欧州委、新型コロナ・オミクロン株派生型XBB.1.5対応ワクチンを承認

(EU)

ブリュッセル発

2023年09月05日

欧州委員会は9月1日、新型コロナウイルスのオミクロン株派生型XBB.1.5に対応した米国ファイザーとドイツ・ビオンテック製のワクチンを承認した(プレスリリース外部サイトへ、新しいウィンドウで開きます)。EUの医薬品当局の欧州医薬品庁(EMA)が8月30日に発表した承認勧告を受けたもの。ファイザー・ビオンテック製ワクチンとしては、最初に承認された従来株対応型(2020年12月23日記事参照)、オミクロン株派生型BA.1対応ワクチン(2022年9月5日記事参照)、オミクロン株派生型BA.4・BA.5対応ワクチン(2022年9月14日記事参照)に続くものだ。

今回承認したワクチンに関して、欧州委は、新型コロナワクチンの接種歴に関係なく、ワクチン接種が必要な5歳以上を対象に、1回接種を実施すべきとしている。ただし、接種自体は生後6カ月以上から認められる。

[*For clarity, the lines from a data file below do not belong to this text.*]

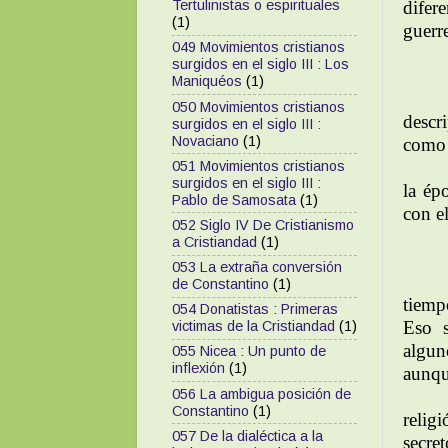
difer
Tertulinistas o espirituales
(1)
guerr
049 Movimientos cristianos
surgidos en el siglo III : Los
Maniquéos
(1)
050 Movimientos cristianos
descr
surgidos en el siglo III :
Novaciano
(1)
como 
051 Movimientos cristianos
surgidos en el siglo III :
la ép
Pablo de Samosata
(1)
con e
052 Siglo IV De Cristianismo
a Cristiandad
(1)
053 La extraña conversión
de Constantino
(1)
tiemp
054 Donatistas : Primeras
Eso s
victimas de la Cristiandad
(1)
algun
055 Nicea : Un punto de
inflexión
(1)
aunqu
056 La ambigua posición de
Constantino
(1)
relig
057 De la dialéctica a la
secre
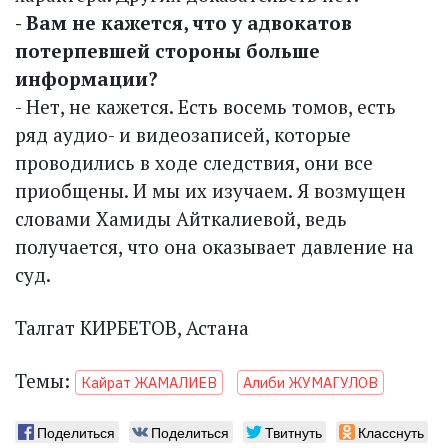
- Вам не кажется, что у адвокатов
потерпевшей стороны больше
информации?
- Нет, не кажется. Есть восемь томов, есть
ряд аудио- и видеозаписей, которые
проводились в ходе следствия, они все
приобщены. И мы их изучаем. Я возмущен
словами Хамиды Айткалиевой, ведь
получается, что она оказывает давление на
суд.
Талгат КИРБЕТОВ, Астана
Темы:
Кайрат ЖАМАЛИЕВ
Алиби ЖУМАГУЛОВ
Поделиться
Поделиться
Твитнуть
Класснуть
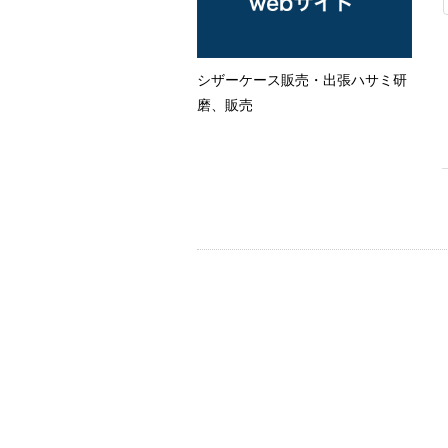
シザーケース販売・出張ハサミ研
磨、販売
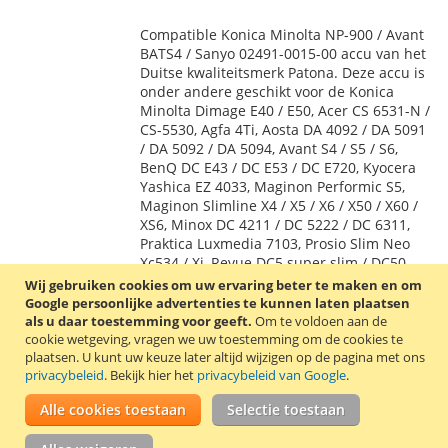
TOE
OM
Compatible Konica Minolta NP-900 / Avant
AAN
TE
BATS4 / Sanyo 02491-0015-00 accu van het
Duitse kwaliteitsmerk Patona. Deze accu is
VERLANGLIJST
VERGELIJKEN
onder andere geschikt voor de Konica
Minolta Dimage E40 / E50, Acer CS 6531-N /
CS-5530, Agfa 4Ti, Aosta DA 4092 / DA 5091
/ DA 5092 / DA 5094, Avant S4 / S5 / S6,
BenQ DC E43 / DC E53 / DC E720, Kyocera
Yashica EZ 4033, Maginon Performic S5,
Maginon Slimline X4 / X5 / X6 / X50 / X60 /
XS6, Minox DC 4211 / DC 5222 / DC 6311,
Praktica Luxmedia 7103, Prosio Slim Neo
Xc534 / Xi, Revue DC5 super slim / DC50
slim / DC55 slim / DC6 / DC65 slim / DC7,
Wij gebruiken cookies om uw ervaring beter te maken en om
Rollei DS6, Rollei Prego DP4200 / DP5200 /
Google persoonlijke advertenties te kunnen laten plaatsen
DP5700 / DP6200, Sealife Reefmaster DC
als u daar toestemming voor geeft.
Om te voldoen aan de
500, TCM Tchibo Slimline X4, Medion
cookie wetgeving, vragen we uw toestemming om de cookies te
plaatsen.
U kunt uw keuze later altijd wijzigen op de pagina met ons
Traveler (Aldi) DC-5080, Medion Traveler
privacybeleid
. Bekijk hier het
privacybeleid van Google
.
(Aldi) Slimline X4 / X5 / X6, Medion Traveler
(Aldi) SuperSlim XS7, UFO DS5331 / DS5080
Alle cookies toestaan
Selectie toestaan
/ DS5332, Vivitar ViviCam 5340s, Voigtländer
Virtus D4 / D5 / D6 / D600 / S6.
Lees verder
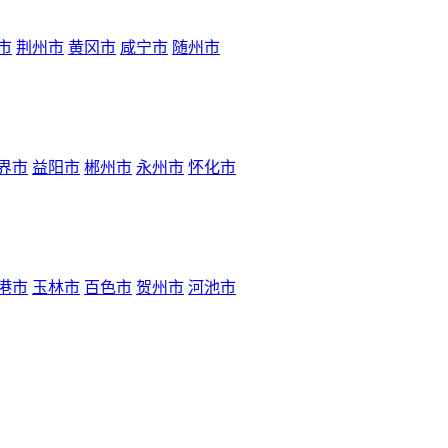
市
荆州市
黄冈市
咸宁市
随州市
界市
益阳市
郴州市
永州市
怀化市
港市
玉林市
百色市
贺州市
河池市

EMAとECDC、秋以降のワクチン接種にXBB.1.5対応ワクチン使用を推奨

今回の承認に先立ち、6月6日に発表したEMAと欧州疫病予防管理センター(ECDC)による共同勧告(プレスリリース外部サイトへ、新しいウィンドウで開きます)によると、直近の疫学的状況やこれまでに獲得した免疫の状況などを考慮すると、XBB.1.5に特化したワクチンは、現在主流となっている変異型や今後拡大する可能性のある変異型に対する合理的な選択肢という。

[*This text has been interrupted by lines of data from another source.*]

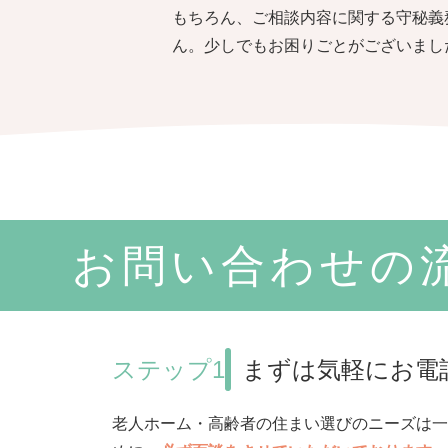
もちろん、ご相談内容に関する守秘義
ん。少しでもお困りごとがございまし
お問い合わせの
ステップ1
まずは気軽にお電
老人ホーム・高齢者の住まい選びのニーズは一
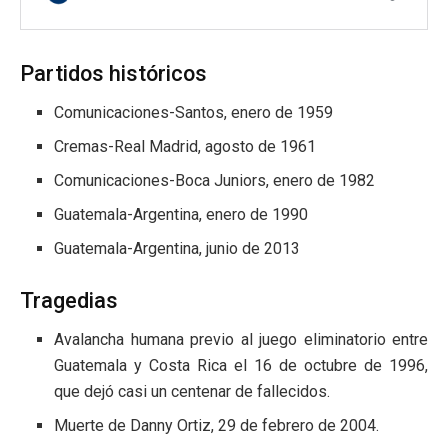
Partidos históricos
Comunicaciones-Santos, enero de 1959
Cremas-Real Madrid, agosto de 1961
Comunicaciones-Boca Juniors, enero de 1982
Guatemala-Argentina, enero de 1990
Guatemala-Argentina, junio de 2013
Tragedias
Avalancha humana previo al juego eliminatorio entre
Guatemala y Costa Rica el 16 de octubre de 1996,
que dejó casi un centenar de fallecidos.
Muerte de Danny Ortiz, 29 de febrero de 2004.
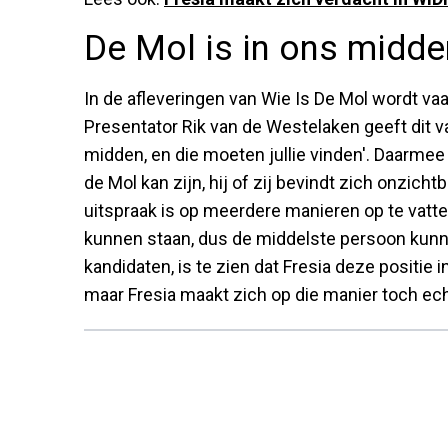
De Mol is in ons midden
In de afleveringen van Wie Is De Mol wordt va
Presentator Rik van de Westelaken geeft dit va
midden, en die moeten jullie vinden'. Daarmee
de Mol kan zijn, hij of zij bevindt zich onzic
uitspraak is op meerdere manieren op te vatten
kunnen staan, dus de middelste persoon kunne
kandidaten, is te zien dat Fresia deze positie 
maar Fresia maakt zich op die manier toch ec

EU加盟国当局が冬季に向けて秋以降に実施するとみられるワクチン接種計画について、EMAとECDCは、60歳以上の高齢者、免疫不全疾患や基礎疾患のある人、妊婦に対する優先的なワクチン接種を実施すべきとしている。また、医療従事者に対する優先接種も検討すべきとしている。さらに、80歳以上や免疫不全疾患のある人など、特にリスクの高い人に関しては、4カ月以上の間隔で追加接種が必要になる場合があるとしている。